* Source information:
⟨

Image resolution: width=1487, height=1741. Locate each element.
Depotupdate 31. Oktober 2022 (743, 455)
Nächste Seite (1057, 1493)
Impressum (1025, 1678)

⟩
⟨

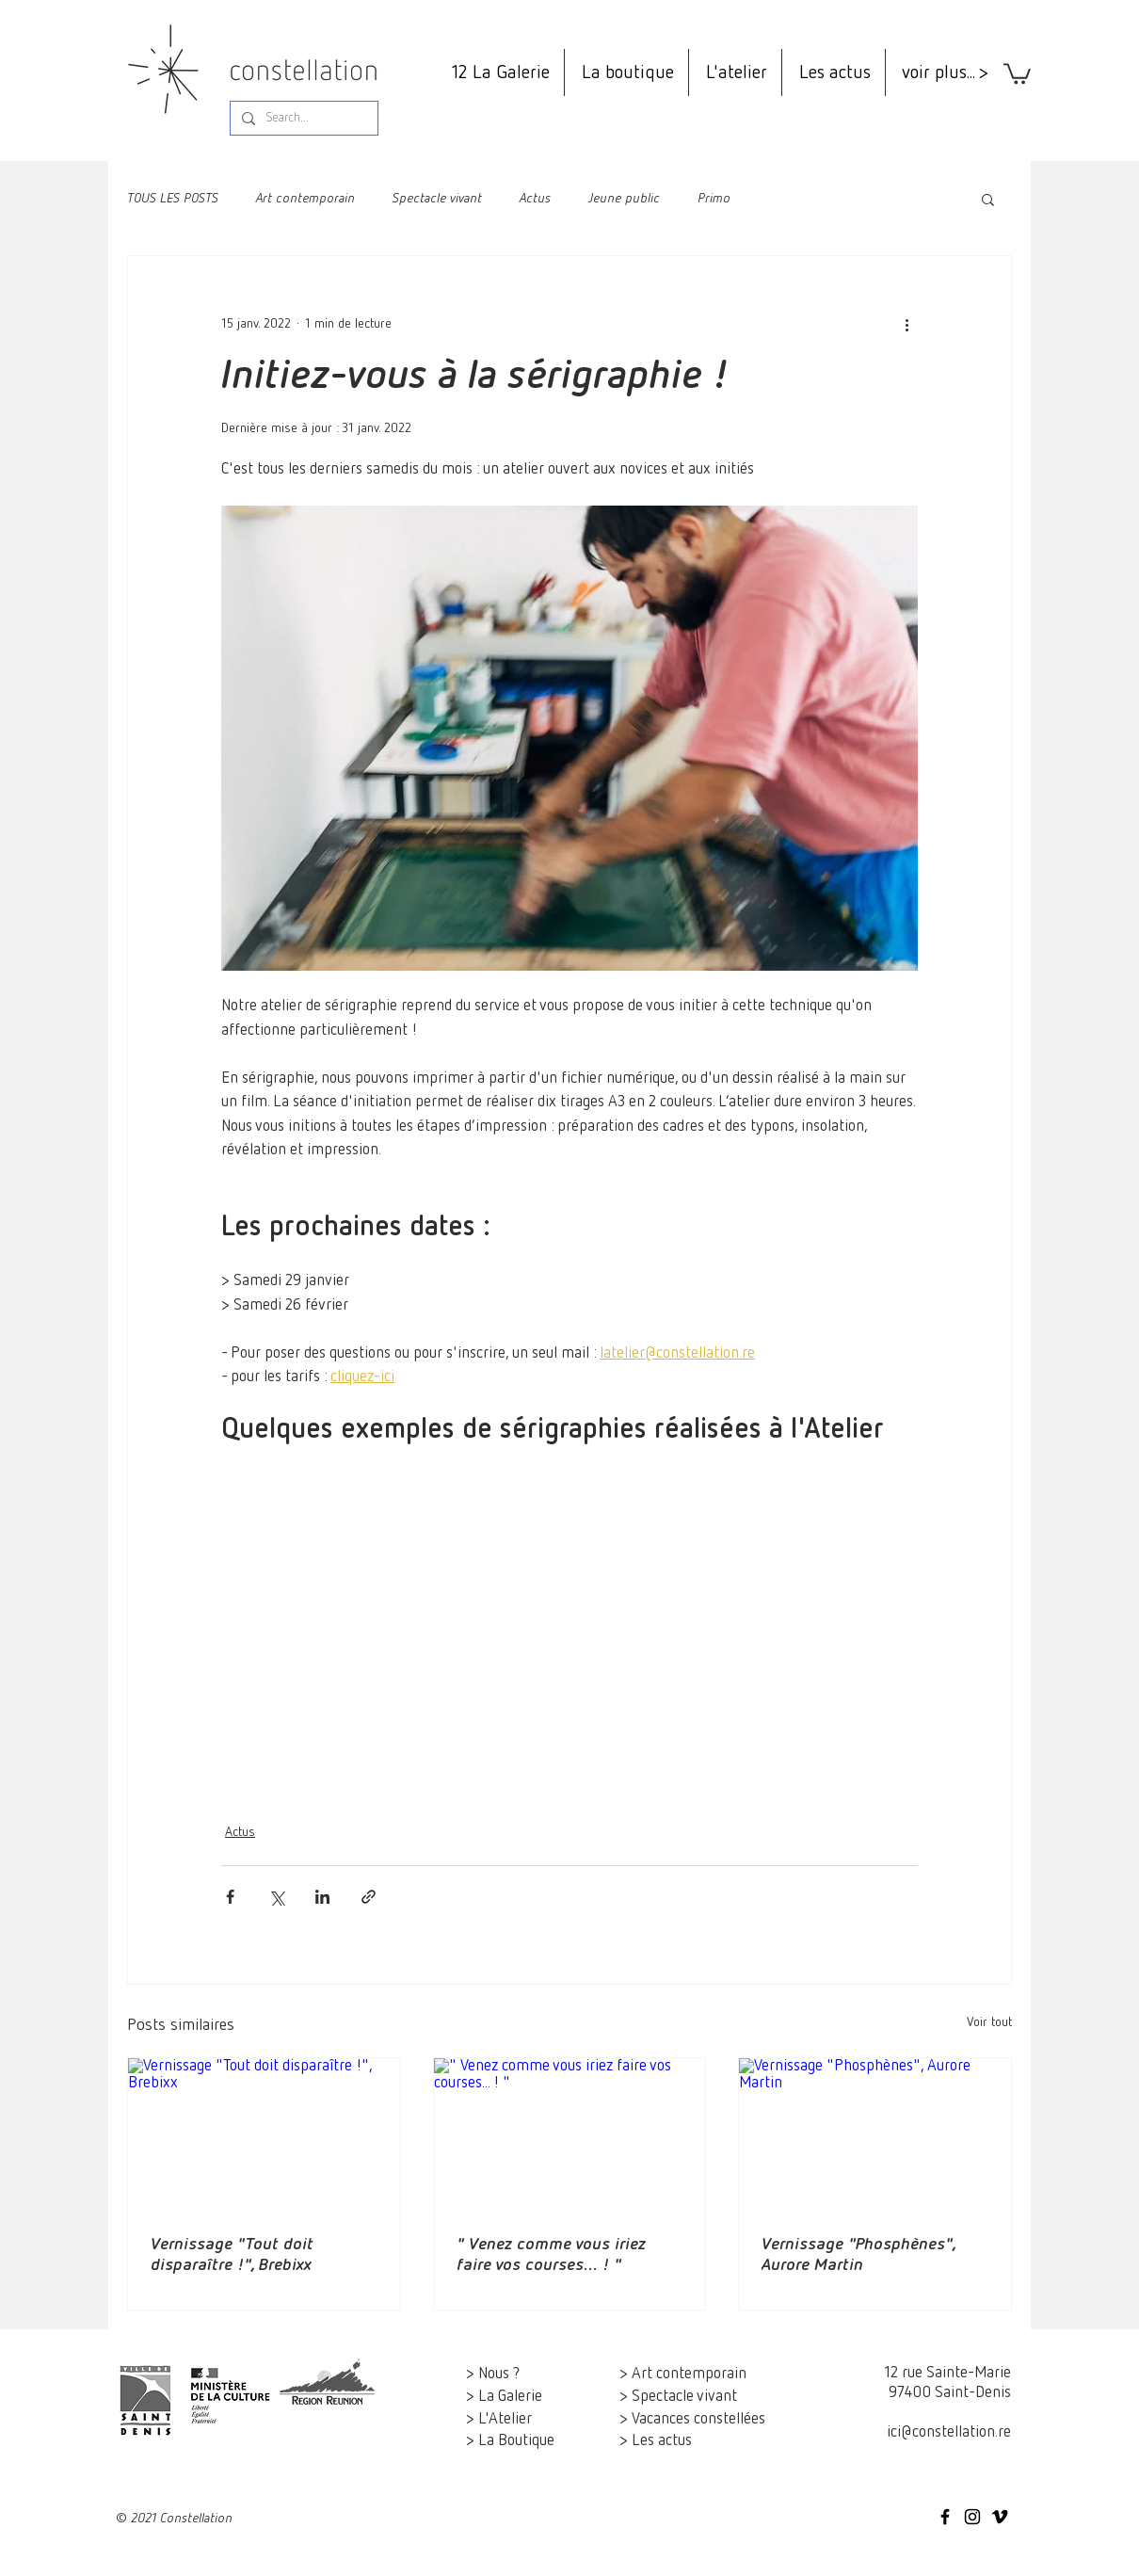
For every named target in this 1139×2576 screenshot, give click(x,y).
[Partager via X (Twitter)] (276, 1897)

⟩
⟨

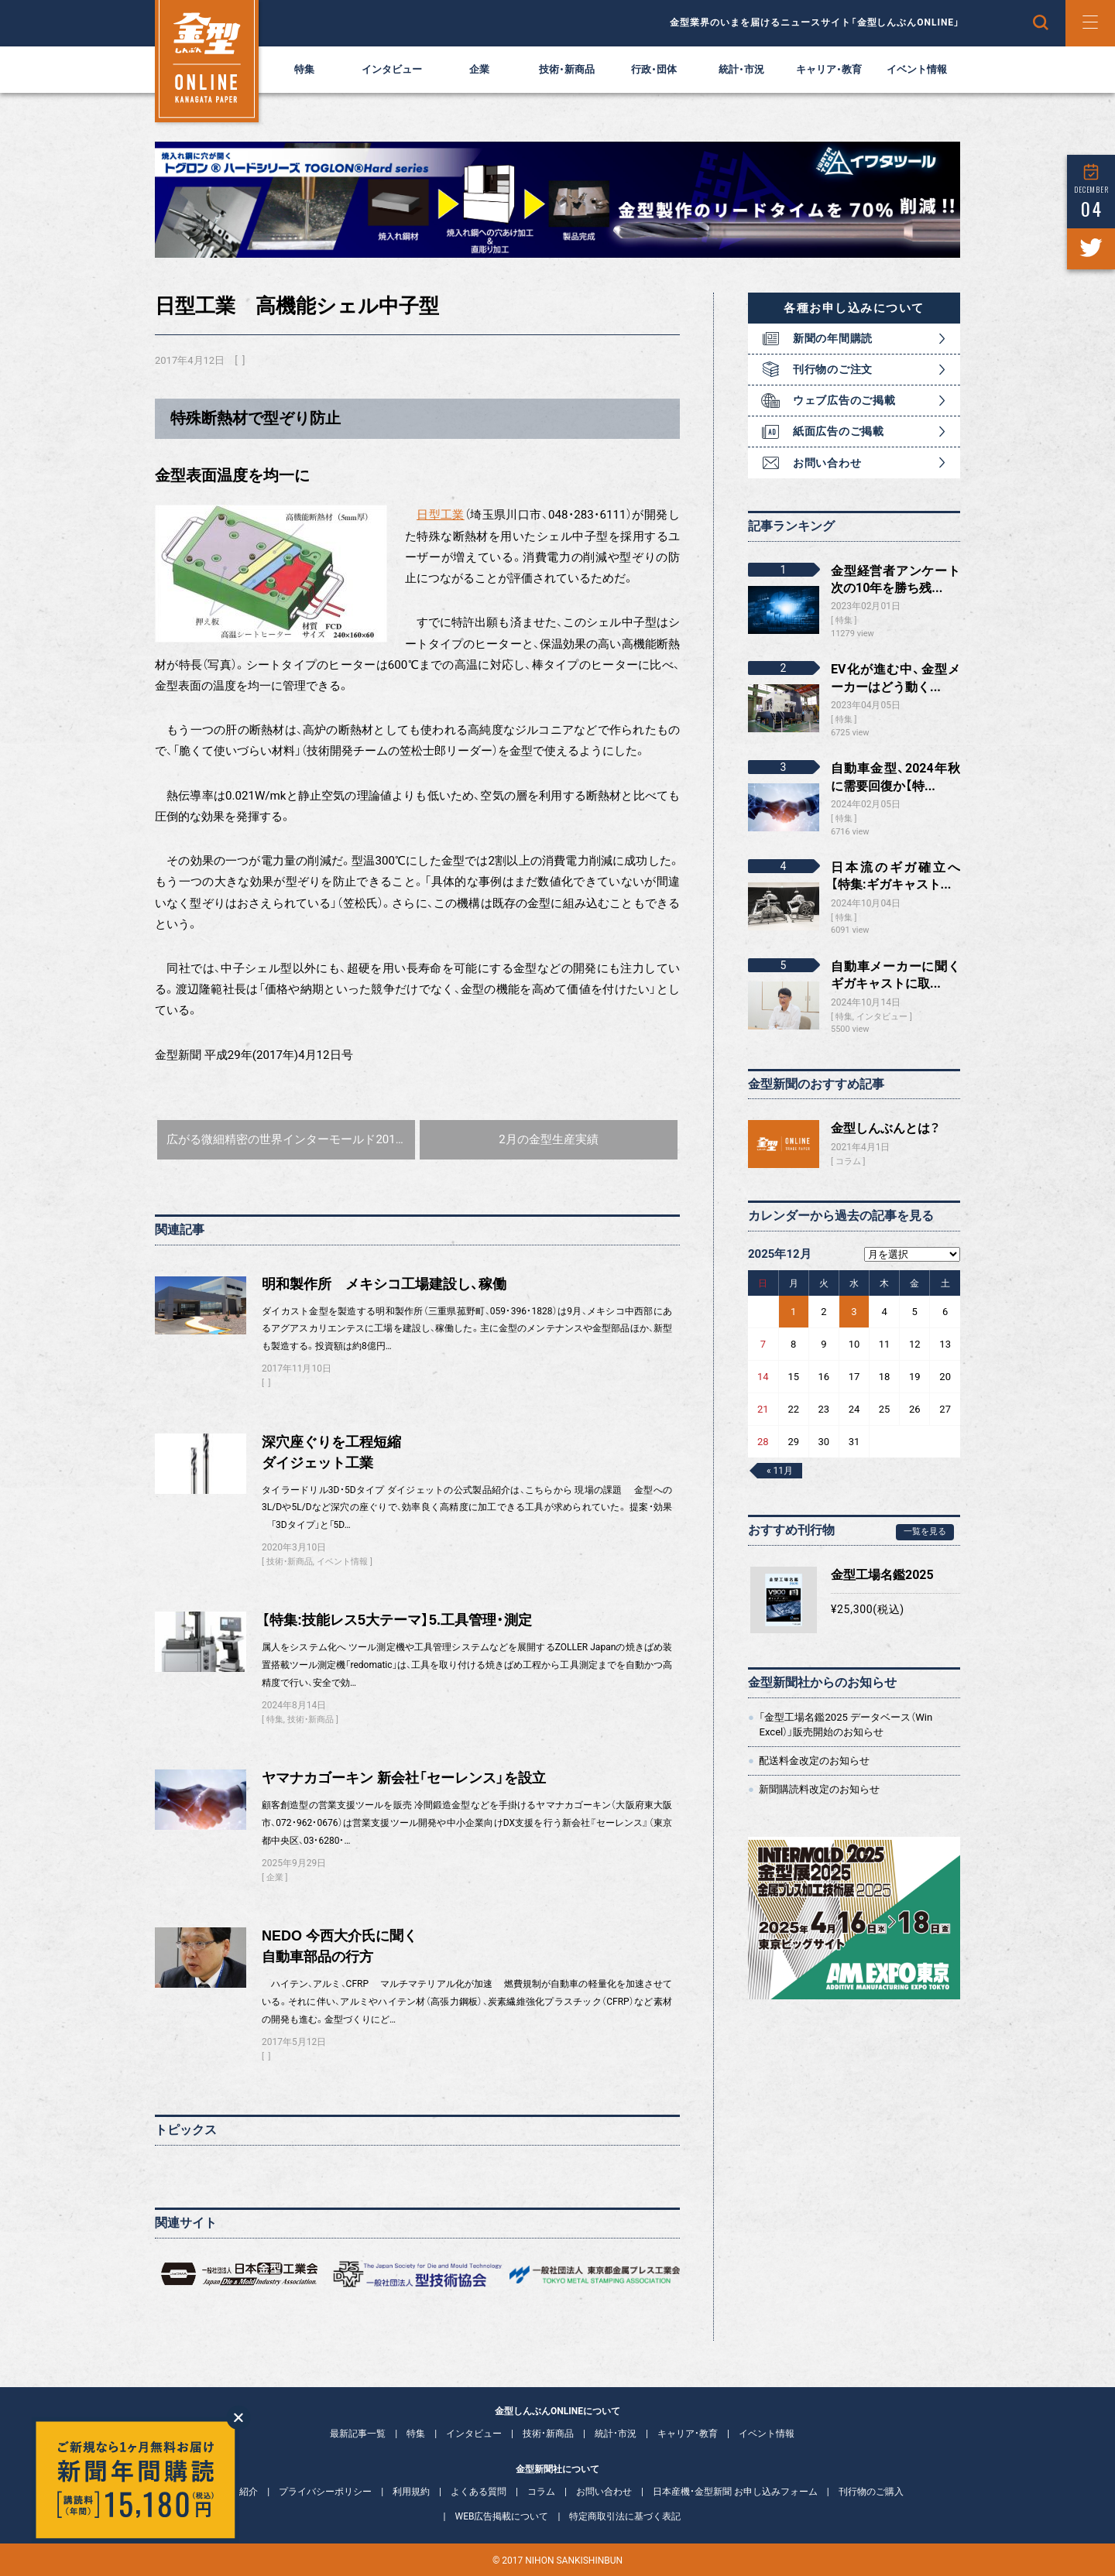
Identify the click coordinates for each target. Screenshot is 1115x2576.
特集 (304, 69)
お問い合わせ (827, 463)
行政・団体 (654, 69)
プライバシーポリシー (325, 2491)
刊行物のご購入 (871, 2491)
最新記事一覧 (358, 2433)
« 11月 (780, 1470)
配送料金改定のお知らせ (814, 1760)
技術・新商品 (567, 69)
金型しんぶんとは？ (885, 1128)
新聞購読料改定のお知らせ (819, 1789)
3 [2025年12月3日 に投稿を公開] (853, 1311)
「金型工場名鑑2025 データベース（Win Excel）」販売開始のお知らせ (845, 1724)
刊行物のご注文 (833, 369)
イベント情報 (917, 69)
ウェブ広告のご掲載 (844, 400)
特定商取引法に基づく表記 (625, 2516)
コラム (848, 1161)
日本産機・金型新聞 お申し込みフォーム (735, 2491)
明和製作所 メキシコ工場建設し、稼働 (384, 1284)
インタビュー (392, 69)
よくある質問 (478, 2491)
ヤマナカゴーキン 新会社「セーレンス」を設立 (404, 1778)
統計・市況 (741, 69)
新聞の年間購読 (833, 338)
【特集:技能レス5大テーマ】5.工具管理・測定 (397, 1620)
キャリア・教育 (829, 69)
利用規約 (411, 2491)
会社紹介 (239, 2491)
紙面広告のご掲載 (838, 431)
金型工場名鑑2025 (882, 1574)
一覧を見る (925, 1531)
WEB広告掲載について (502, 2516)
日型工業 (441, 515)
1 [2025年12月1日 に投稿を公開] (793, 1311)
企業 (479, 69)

⟩

* What to do:
In the listing above, find the line containing "会社紹介 (239, 2491)" and the line containing "企業 (479, 69)", then repeat those two lines and everything between them exactly.

* Output below:
会社紹介 (239, 2491)
紙面広告のご掲載 (838, 431)
金型工場名鑑2025 (882, 1574)
一覧を見る (925, 1531)
WEB広告掲載について (502, 2516)
日型工業 (441, 515)
1 [2025年12月1日 に投稿を公開] (793, 1311)
企業 (479, 69)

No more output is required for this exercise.